The Dignity of Work

Bri Campbell    |   Last Updated: May 13, 2021
The Dignity of Work

This past year has brought a lot of attention to a most beloved and humble saint.

In the midst of a confusing pandemic, declining affiliation with the faith, and overall detriment of the family unit, what better saint could we have called upon than the Protector of the Holy Church, Pillar of Families, and Terror of Demons? In December of 2020, Pope Francis declared the Year of St. Joseph – a time when the faithful were to call upon the intercession of this most powerful saint and model of what it means to be a true follower and servant of Christ and His Church.

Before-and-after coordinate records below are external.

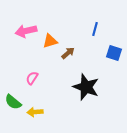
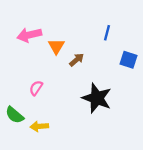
orange triangle: (50, 41) -> (56, 46), turned -42

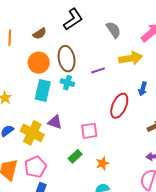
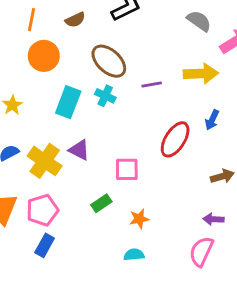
gray semicircle: (114, 30) -> (199, 21), moved, turned -30
brown ellipse: (67, 59) -> (109, 61), turned -45
orange circle: (39, 63) -> (44, 56), moved

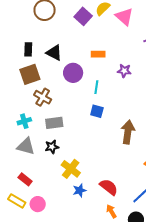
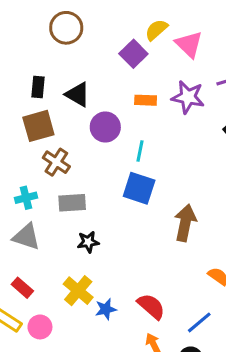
purple square: (83, 16) -> (133, 54), moved
purple star: (124, 71) -> (188, 97), moved, size x1.5
blue square: (97, 111) -> (139, 188), size x1.5
black star: (52, 147) -> (88, 242), moved
yellow cross: (71, 169) -> (78, 291), moved

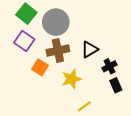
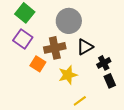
gray circle: (56, 22) -> (69, 21), moved

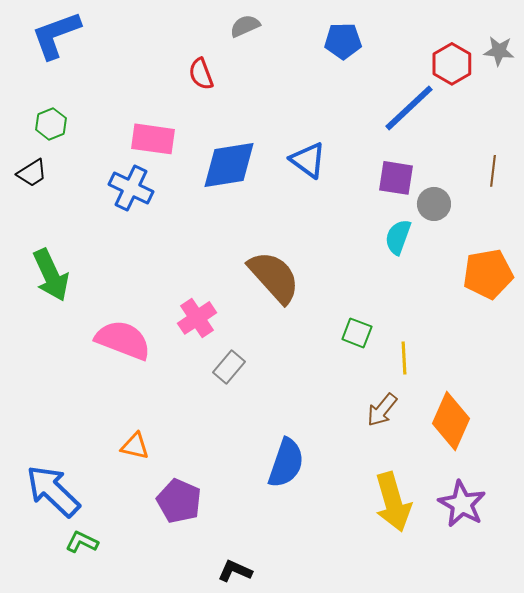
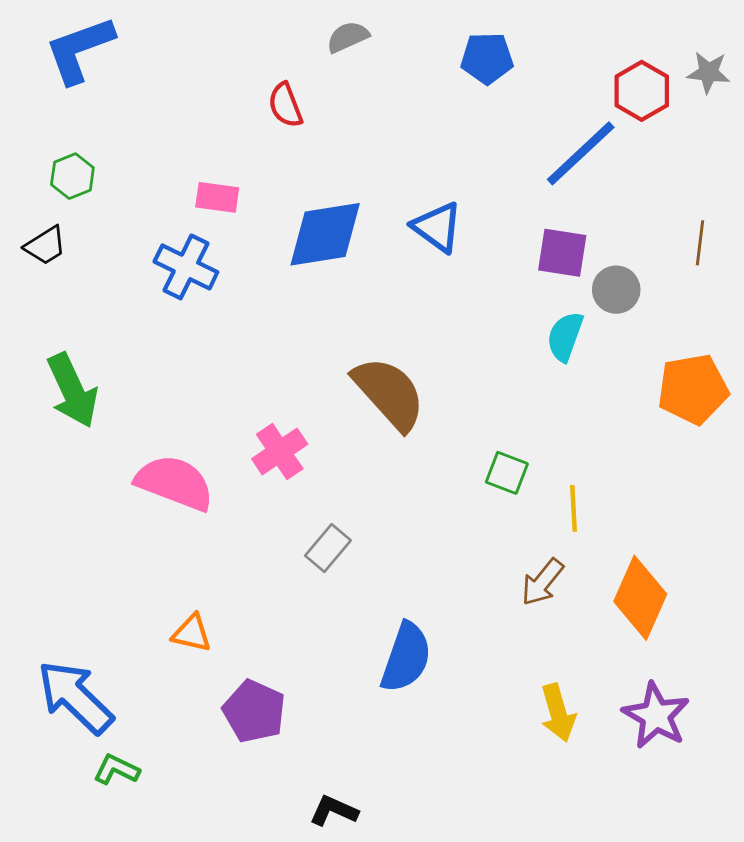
pink rectangle: (153, 139) -> (217, 197), size x0.7
gray rectangle: (229, 367) -> (328, 548), moved
yellow arrow: (393, 502) -> (558, 713), size x0.7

On May 1, we celebrated the Feast of St. Joseph the Worker. This celebration, originally created by Pope Pius XII to counteract the Communist May Day celebration, helps us to more greatly understand the beauty of what it means to be workers in the vision of the Lord. When you open the Bible to Genesis, the first two chapters recount the story of Creation, and how all of the works of God were good. Out of His great love, He even created mankind and allowed him a spouse, inviting them to also take part in His great Creation with the command to “be fertile and multiply” and giving them “dominion over…all the living things that crawl on the earth” (Genesis 1:28).

What a most beautiful gift, to be bestowed with the ability and responsibility to be creators just like our Lord, to be able to till the soil and create new life, and to also beget and raise new lives in this world. Seeing God in the face of another is easier when we realize we are literally creations in the very image of He who created us. When it comes to working – whether at home, outside, or in the office – it makes it that much more meaningful to realize that we are acting in tandem with the Lord and that it brings us great joy and fulfillment to be able to do so.

When we turn to the patron of May 1, St. Joseph, we see a man who exemplified these inherent traits of mankind. Like the first beings of this world, Joseph was closely connected to the Lord, hearing His calls and obeying them for the sake of his family. With his spouse, Mary, he raised the Christ child, providing a model of holiness for the young Jesus who would one day die on the cross. As the man of the house, Joseph also worked as a carpenter, literally creating furniture for the benefit of others and for his family, as the money earned would go towards their needs. In this we see emulated the great dignity in the ability to not only create, but to foster the growth and wellbeing of those entrusted to him.

As we ponder St. Joseph and his intercession over this day, let us also remember that we were created to work, create, and foster life. We don’t work for the benefit of work itself, but for the innate ability to more closely resemble the God who created us, who loves us, and who desires that we may grow to be more like Him as we live out our days in this world.